Individuals ponder for a long time before investing their hard money. People with different interests invest either in equities by keeping the risks in mind or invest in provident funds where no risk is attached and can still get better returns.
Public Provident Fund is one of the safest investment avenues with zero market risk and triple tax benefits. In the PPF, principal amount invested, the interest earned and the maturity amount, all are exempted from tax.
However, benefits under PPF come with a maximum upper limit- one can invest only up to Rs 1.5 lakh per year in the PPF for 15 years. An investment of more than Rs 1.5 lakh per year is not permitted under this instrument.
Since the investment appetite is different for every individual the Public Provident Fund can be a good zero-risk option for those who cannot afford to invest a large amount.

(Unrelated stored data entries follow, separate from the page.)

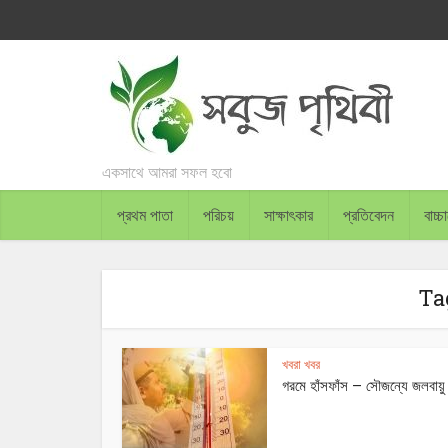
একসাথে আমরা সফল হবো
প্রথম পাতা
পরিচয়
সাক্ষাৎকার
প্রতিবেদন
বাচ্
Tag
খবরা খবর
গরমে হাঁসফাঁস – সৌজন্যে জলবায়ু 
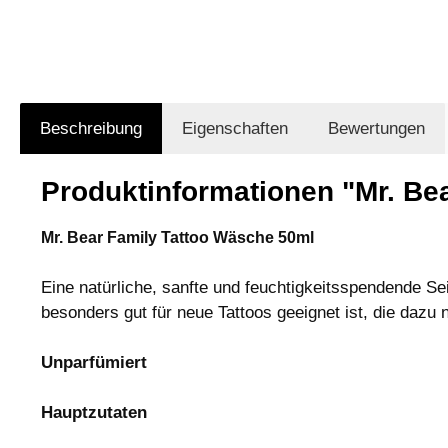
Beschreibung
Eigenschaften
Bewertungen
Produktinformationen "Mr. Be
Mr. Bear Family Tattoo Wäsche 50ml
Eine natürliche, sanfte und feuchtigkeitsspendende Sei
besonders gut für neue Tattoos geeignet ist, die dazu
Unparfümiert
Hauptzutaten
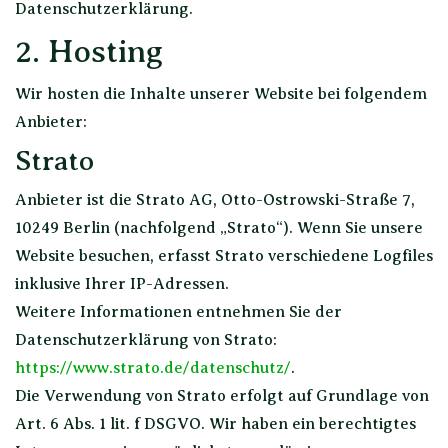
Datenschutzerklärung.
2. Hosting
Wir hosten die Inhalte unserer Website bei folgendem
Anbieter:
Strato
Anbieter ist die Strato AG, Otto-Ostrowski-Straße 7,
10249 Berlin (nachfolgend „Strato“). Wenn Sie unsere
Website besuchen, erfasst Strato verschiedene Logfiles
inklusive Ihrer IP-Adressen.
Weitere Informationen entnehmen Sie der
Datenschutzerklärung von Strato:
https://www.strato.de/datenschutz/
.
Die Verwendung von Strato erfolgt auf Grundlage von
Art. 6 Abs. 1 lit. f DSGVO. Wir haben ein berechtigtes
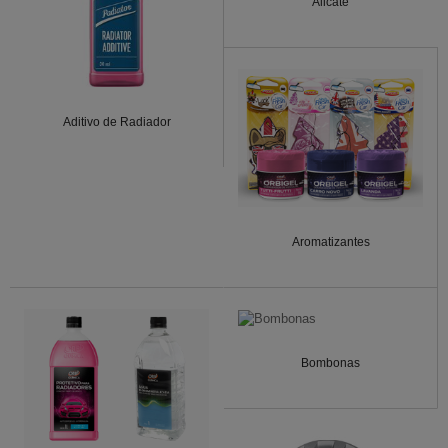
Alicate
Aditivo de Radiador
Aromatizantes
Bombonas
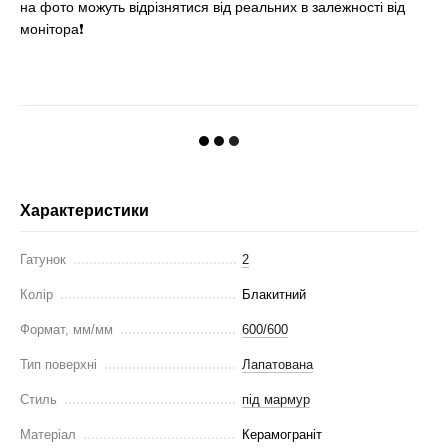
на фото можуть відрізнятися від реальних в залежності від
монітора❗
Характеристики
Гатунок
2
Колір
Блакитний
Формат, мм/мм
600/600
Тип поверхні
Лапатована
Стиль
під мармур
Матеріал
Керамограніт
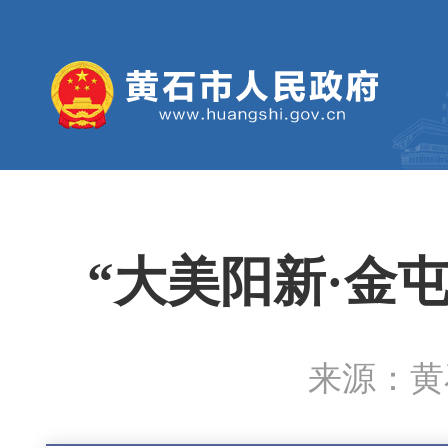
“大美阳新·金
来源：黄石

If a person plans to invest Rs 100 per day or Rs 3000 per month for 15 years in the PPF, he/she will get Rs 9,76,370 at the current prevailing rate of interest of 7.1 percent. A slight increase in the investment amount, however, can raise the maturity amount to more than Rs 10 lakhs. Consider the scenario where a person invests Rs 3080 per month for 15 years and receives Rs 10,02,407 at a rate of 7.1%.
Nevertheless, one should always be mindful that PPF interest rate is subject to change and may vary based on quarterly announcements made by the Ministry of Finance. Additionally, it should be noted that the interest on the investment amount is calculated using the lowest amount that was in the account as of the fifth day's closing until the end of that month.